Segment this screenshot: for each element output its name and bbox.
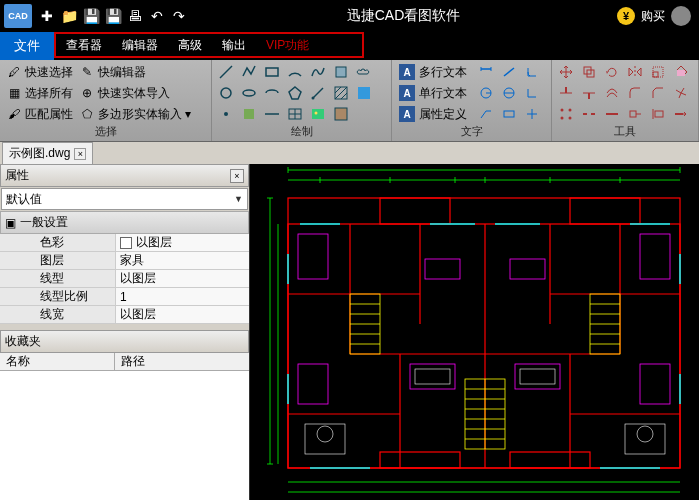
hatch-icon[interactable] bbox=[331, 83, 351, 103]
spline-icon[interactable] bbox=[308, 62, 328, 82]
chamfer-icon[interactable] bbox=[648, 83, 668, 103]
move-icon[interactable] bbox=[556, 62, 576, 82]
panel-tools-label: 工具 bbox=[556, 124, 694, 139]
coin-icon[interactable]: ¥ bbox=[617, 7, 635, 25]
match-props[interactable]: 🖌匹配属性 bbox=[4, 104, 75, 124]
quick-edit[interactable]: ✎快编辑器 bbox=[77, 62, 193, 82]
array-icon[interactable] bbox=[556, 104, 576, 124]
stretch-icon[interactable] bbox=[625, 104, 645, 124]
close-tab-icon[interactable]: × bbox=[74, 148, 86, 160]
menu-viewer[interactable]: 查看器 bbox=[56, 34, 112, 56]
prop-lscale[interactable]: 1 bbox=[115, 288, 249, 305]
mirror-icon[interactable] bbox=[625, 62, 645, 82]
buy-label[interactable]: 购买 bbox=[641, 8, 665, 25]
poly-entity-input[interactable]: ⬠多边形实体输入▾ bbox=[77, 104, 193, 124]
menu-editor[interactable]: 编辑器 bbox=[112, 34, 168, 56]
extend-icon[interactable] bbox=[579, 83, 599, 103]
close-props-icon[interactable]: × bbox=[230, 169, 244, 183]
fillet-icon[interactable] bbox=[625, 83, 645, 103]
circle-icon[interactable] bbox=[216, 83, 236, 103]
ellipse-arc-icon[interactable] bbox=[262, 83, 282, 103]
new-icon[interactable]: ✚ bbox=[36, 5, 58, 27]
prop-layer[interactable]: 家具 bbox=[115, 252, 249, 269]
mtext-button[interactable]: A多行文本 bbox=[396, 62, 470, 82]
user-avatar[interactable] bbox=[671, 6, 691, 26]
doc-tab[interactable]: 示例图.dwg × bbox=[2, 142, 93, 164]
gradient-icon[interactable] bbox=[354, 83, 374, 103]
polygon-icon[interactable] bbox=[285, 83, 305, 103]
prop-ltype[interactable]: 以图层 bbox=[115, 270, 249, 287]
svg-rect-141 bbox=[305, 424, 345, 454]
ellipse-icon[interactable] bbox=[239, 83, 259, 103]
svg-rect-21 bbox=[335, 108, 347, 120]
svg-rect-78 bbox=[288, 198, 680, 468]
join-icon[interactable] bbox=[602, 104, 622, 124]
svg-rect-134 bbox=[515, 364, 560, 389]
dim-aligned-icon[interactable] bbox=[499, 62, 519, 82]
dim-diameter-icon[interactable] bbox=[499, 83, 519, 103]
copy-icon[interactable] bbox=[579, 62, 599, 82]
prop-color[interactable]: 以图层 bbox=[115, 234, 249, 251]
select-all[interactable]: ▦选择所有 bbox=[4, 83, 75, 103]
point-icon[interactable] bbox=[216, 104, 236, 124]
offset-icon[interactable] bbox=[602, 83, 622, 103]
tolerance-icon[interactable] bbox=[499, 104, 519, 124]
svg-rect-137 bbox=[415, 369, 450, 384]
xline-icon[interactable] bbox=[262, 104, 282, 124]
attdef-button[interactable]: A属性定义 bbox=[396, 104, 470, 124]
dim-linear-icon[interactable] bbox=[476, 62, 496, 82]
erase-icon[interactable] bbox=[671, 62, 691, 82]
open-icon[interactable]: 📁 bbox=[58, 5, 80, 27]
drawing-canvas[interactable] bbox=[250, 164, 699, 500]
save-icon[interactable]: 💾 bbox=[80, 5, 102, 27]
entity-import[interactable]: ⊕快速实体导入 bbox=[77, 83, 193, 103]
line-icon[interactable] bbox=[216, 62, 236, 82]
scale-icon[interactable] bbox=[648, 62, 668, 82]
ray-icon[interactable] bbox=[308, 83, 328, 103]
cloud-icon[interactable] bbox=[354, 62, 374, 82]
saveas-icon[interactable]: 💾 bbox=[102, 5, 124, 27]
leader-icon[interactable] bbox=[476, 104, 496, 124]
break-icon[interactable] bbox=[579, 104, 599, 124]
svg-line-6 bbox=[313, 88, 323, 98]
svg-rect-19 bbox=[312, 109, 324, 119]
explode-icon[interactable] bbox=[671, 83, 691, 103]
trim-icon[interactable] bbox=[556, 83, 576, 103]
svg-rect-136 bbox=[510, 259, 545, 279]
stext-button[interactable]: A单行文本 bbox=[396, 83, 470, 103]
region-icon[interactable] bbox=[331, 62, 351, 82]
document-tabs: 示例图.dwg × bbox=[0, 142, 699, 164]
svg-rect-142 bbox=[625, 424, 665, 454]
dim-angular-icon[interactable] bbox=[522, 62, 542, 82]
menu-vip[interactable]: VIP功能 bbox=[256, 34, 319, 56]
table-icon[interactable] bbox=[285, 104, 305, 124]
image-icon[interactable] bbox=[308, 104, 328, 124]
arc-icon[interactable] bbox=[285, 62, 305, 82]
menu-advanced[interactable]: 高级 bbox=[168, 34, 212, 56]
props-general-header[interactable]: ▣一般设置 bbox=[0, 211, 249, 234]
svg-rect-131 bbox=[640, 234, 670, 279]
prop-lweight[interactable]: 以图层 bbox=[115, 306, 249, 323]
dim-radius-icon[interactable] bbox=[476, 83, 496, 103]
svg-marker-5 bbox=[289, 87, 301, 99]
polyline-icon[interactable] bbox=[239, 62, 259, 82]
wipeout-icon[interactable] bbox=[331, 104, 351, 124]
menu-file[interactable]: 文件 bbox=[0, 32, 54, 60]
block-icon[interactable] bbox=[239, 104, 259, 124]
rotate-icon[interactable] bbox=[602, 62, 622, 82]
svg-rect-34 bbox=[504, 111, 514, 117]
centermark-icon[interactable] bbox=[522, 104, 542, 124]
lengthen-icon[interactable] bbox=[671, 104, 691, 124]
menu-output[interactable]: 输出 bbox=[212, 34, 256, 56]
favorites-title: 收藏夹 bbox=[0, 330, 249, 353]
rect-icon[interactable] bbox=[262, 62, 282, 82]
print-icon[interactable]: 🖶 bbox=[124, 5, 146, 27]
undo-icon[interactable]: ↶ bbox=[146, 5, 168, 27]
align-icon[interactable] bbox=[648, 104, 668, 124]
props-default-combo[interactable]: 默认值 bbox=[1, 188, 248, 210]
svg-rect-138 bbox=[520, 369, 555, 384]
quick-select[interactable]: 🖊快速选择 bbox=[4, 62, 75, 82]
redo-icon[interactable]: ↷ bbox=[168, 5, 190, 27]
side-panel: 属性 × 默认值 ▣一般设置 色彩以图层 图层家具 线型以图层 线型比例1 线宽… bbox=[0, 164, 250, 500]
dim-ord-icon[interactable] bbox=[522, 83, 542, 103]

--

### WORK ORDER
Go through the data and count each line that has the word "panel", then give the total alone.

### WRITTEN ANSWER
2